Jack Ridl, professor of English at Hope College, is receiving a 2005 "Alumni Citation Award" from Westminster College of New Wilmington, Pa.
Ridl, who has taught at Hope since 1971, graduated from Westminster College with a bachelor's degree in 1967 and completed his Master of Education degree there in 1970. His connection to Westminster, however, goes back to childhood: his father, the late Charles "Buzz" Ridl, coached at the college in the 1950s and 1960s.
The Westminster College Alumni Citation Awards recognize Westminster alumni who have distinguished themselves through significant accomplishments in their professions, their community or service to Westminster. Ridl will be recognized during a ceremony at Westminster on Friday, Sept. 23, in conjunction with the college's Homecoming and Reunion Weekend.
As it happens, one of the other two Westminster alumni who are being honored during the weekend also has a Hope connection. Dr. David Orr, a 1965 Westminster graduate who is the Paul Sears Distinguished Professor of Environmental Studies and Politics at Oberlin College, delivered a keynote address and led a focus session during Hope's October 2001 Critical Issues Symposium, "Earth Matters: Daily Decisions, Environmental Echoes." Ridl and Orr have known each other since childhood - Orr's father was Westminster's president during the time that Ridl's father coached at the college.
Ridl has received multiple honors through the years for his teaching and his poetry.

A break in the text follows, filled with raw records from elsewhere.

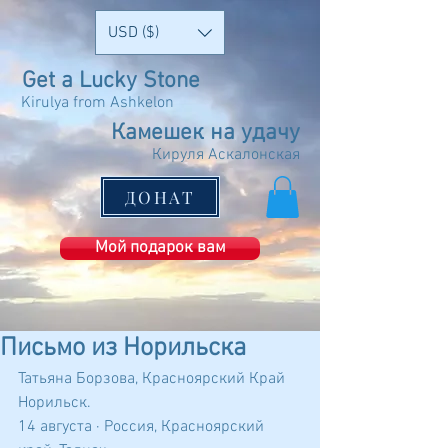
USD ($)
Get a Lucky Stone
Kirulya from Ashkelon
Камешек на удачу
Кируля Аскалонская
ДОНАТ
Мой подарок вам
Письмо из Норильска
Татьяна Борзова, Красноярский Край 
Норильск.
14 августа · Россия, Красноярский 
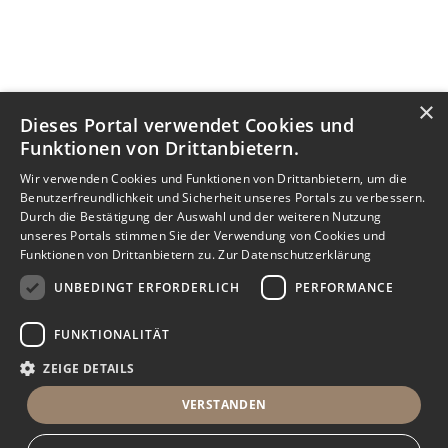
×
Dieses Portal verwendet Cookies und
Funktionen von Drittanbietern.
Wir verwenden Cookies und Funktionen von Drittanbietern, um die
Benutzerfreundlichkeit und Sicherheit unseres Portals zu verbessern.
Durch die Bestätigung der Auswahl und der weiteren Nutzung
unseres Portals stimmen Sie der Verwendung von Cookies und
Funktionen von Drittanbietern zu.
Zur Datenschutzerklärung
UNBEDINGT ERFORDERLICH
PERFORMANCE
FUNKTIONALITÄT
ZEIGE DETAILS
VERSTANDEN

In 1996, he was chosen Michigan's "Professor of the Year" by the Carnegie Foundation for the Advancement of Teaching. The college's graduating class presented him with the "Hope Outstanding Professor Educator" Award in 1976, and the student body elected him recipient of the "Favorite Faculty/Staff Member" Award in 2003. He was chosen by the graduating seniors to be the Commencement speaker in both 1975 and 1986.
He is the author of several collections of poetry, and in 2001 his collection "Against Elegies" was chosen by U.S. Poet Laureate Billy Collins as the winner of the "Letterpress Chapbook Competition" sponsored by the Center for Book Arts of New York City. His earlier books of poetry include "The Same Ghost" (1985), "Between" (1988), the chapbook "After School" (1987), and "Poems from The Same Ghost and Between" (1993), and his next collection, "Broken Symmetry," will be published by Wayne State University Press in 2006. He has published more than 300 poems in more than 60 literary magazines and a dozen anthologies, and has been nominated for the Pushcart Prize seven times.
Ridl is also co-author, with Hope colleague Peter Schakel, of two textbooks, "Approaching Poetry: Perspectives and Responses" (1996) and "Approaching Literature in the 21st Century: Fiction, Poetry, Drama" (2004).
He has read his work and led workshops at colleges, universities, art colonies and other venues around the country. He teaches introductory, intermediate and advanced courses in poetry writing at Hope, and also founded the college's popular and long-running Visiting Writers Series, which since 1985 has brought more than 150 authors to campus.